The level of Factor XII (FXII) is an important phenotype that exhibits a high genetic component and is associated with thrombotic disease. In a genome-wide linkage scan, we demonstrated that the F12 gene represents a quantitative trait locus (QTL) that influences FXII levels. The current study investigated the genetic architecture of the F12 gene to locate polymorphism(s) responsible for the variation of FXII levels. Re-sequencing of the F12 gene in 40 unrelated individuals (selected from the tails of normal distribution of FXII levels) identified 26 polymorphisms which were genotyped in 398 individuals belonging to 21 families from the GAIT Project. By a measured genotype association analysis, eight of 26 SNPs showed significant P-values less than 10(-5) (after multiple test correction) with FXII levels. In addition, the Bayesian Quantitative Trait Nucleotide method, which infers those polymorphisms most likely to have a direct influence on the trait under study, provided evidence that only rs1801020 variation accounted for the variance attributed to this QTL. Moreover, we have analyzed the evolutionary processes that produced the variation in F12 gene and concluded that is evolutionarily neutral and that the T allele of the rs1801020 appeared approximately 100 000 years ago and spread to most human populations rising to high frequencies by genetic drift. Our study provides a template for future genetic studies of human quantitative traits, as we move beyond QTL localization to the polymorphisms responsible for the variation of important biomedical phenotypes.

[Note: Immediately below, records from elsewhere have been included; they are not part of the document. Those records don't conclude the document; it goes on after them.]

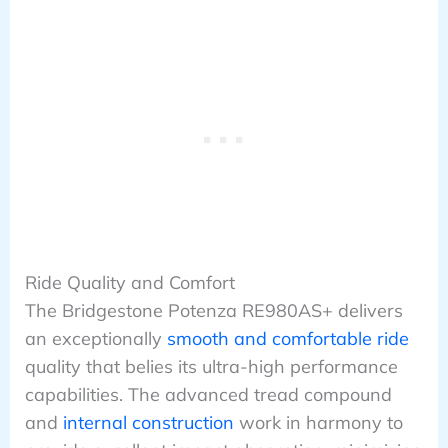
Ride Quality and Comfort
The Bridgestone Potenza RE980AS+ delivers
an exceptionally
smooth and comfortable ride
quality that belies its ultra-high performance
capabilities. The advanced tread compound
and
internal construction
work in harmony to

Combined cis-regulator elements as important mechanism affecting FXII plasma levels.

INTRODUCTION: Factor XII (FXII) deficiency is a recessive Mendelian trait due to mutations in the F12 gene. There is no bleeding associated with FXII deficiency, but FXII deficiency has been reported to be associated with risk of thrombosis in some studies. MATERIAL AND METHODS: We examined the functional effect of two naturally-occurring mutations in two Spanish FXII deficient families: a C/G substitution at position -8, and a C/T substitution at position -13. Both mutations were located on a putative HNF4 binding site of F12 gene promoter. We also analyzed the F12 C46T polymorphism (rs1801020), associated with a decrease in the FXII levels, which also segregated in both families. A fragment containing each one of both -8 and -13 mutations, was cloned 5' of a reporter gene. We compared the in vitro expression of these constructs to the wild type expression. RESULTS: Our analyses confirm that the -8C/G and the -13C/T mutations decreased expression levels, demonstrating that both mutations are involved in the observed FXII deficiency. In addition, electrophoretic shift analyses suggest that they alter the union of nuclear proteins to the promoter. Coinheritance of these mutations with the C46T polymorphism, result in a significant genotype-phenotype correlation. CONCLUSIONS: We have identified two naturally-occurring mutations in the F12 promoter that drastically reduce FXII levels. Knowing rare genetic alterations in the F12 gene, together with the C46T common variant, may yield further understanding about the genetic architecture of FXII levels, which may have a role in the risk of thrombosis.